Distillation & Self-Distillation

Knowledge distillation is a method where a student model learns from a teacher model, often by matching the teacher's outputs or intermediate representations. Traditionally, the teacher is a larger, pre-trained model, and the student is smaller and initialised randomly (although the student is not always smaller, see e.g. HuBERT). The goal of distillation is to transfer knowledge from the teacher into the student so the student can achieve similar performance with fewer parameters. Put very generally, the goal of distillation is for the student to achieve comparable performance as the teacher on some task using a smaller model.

We can refer to the setup above as Fixed Teacher Distillation. Self-distillation evolves this idea, with two key differences: (1) the teacher and student share the same architecture, and (2) there is no separate pre-trained teacher.

A conceptual middle ground between fixed and continuous teacher updates is HuBERT, which iteratively re-trains: the model generates pseudo-labels, then a new model is trained on those labels, which generates better pseudo-labels, and so on. Self-distillation takes this to its continuous limit—rather than discrete re-training rounds, the teacher is maintained as an Exponential Moving Average (EMA) of the student's weights, updated after every training iteration:

$\theta_{\text{teacher}}(t) = \tau \theta_{\text{teacher}}(t-1) + (1-\tau) \theta_{\text{student}}(t)$

where τ is a momentum coefficient (typically between 0.99 and 0.999).

The update dynamics are as follows:

Student update: The student is trained with gradient descent, minimizing a loss that aligns its outputs with the teacher's outputs. This involves a backward pass through the student network.
Teacher update: The teacher is never updated through backpropagation—it is only updated via EMA of the student, making it a lagged and smoothed version of the student. This update requires access to the student parameters.

The teacher is initialized by copying the initial student weights, but over time it acts as an implicit ensemble of past student models, making it more stable and less noisy than the current student. This provides richer, higher-quality targets, enabling the student to keep improving in an iterative bootstrapping loop.

One influential example of this approach is DINO, which trains Vision Transformers without labels by aligning the student's predictions to those of the EMA teacher across multiple augmented views of the same image.

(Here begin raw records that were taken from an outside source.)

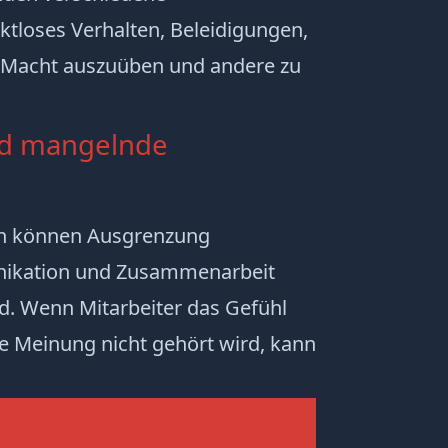
ktloses Verhalten
,
Beleidigungen
,
e Macht auszuüben und andere zu
nd mangelnde
en können Ausgrenzung
ikation und
Zusammenarbeit
d. Wenn Mitarbeiter das Gefühl
e Meinung nicht gehört wird, kann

Distributed Self-Distillation – Replicated Student and Teacher

When scaling self-distillation training across multiple GPUs, an important technical challenge arises: how to efficiently train both the student and the teacher models in a distributed fashion. Both networks need to process the same inputs and produce aligned outputs, but their update mechanisms differ. The student updates via gradient descent with backpropagation, while the teacher updates as an EMA of the student's parameters after each iteration. We focus only on data parallel techniques in this post. We won't duplicate work by others by describing different parallelisation techniques in detail. Instead, we'll just refer the reader to How To Scale Your Model and the HuggingFace Ultra-Scale Playbook, both of which are worth a read.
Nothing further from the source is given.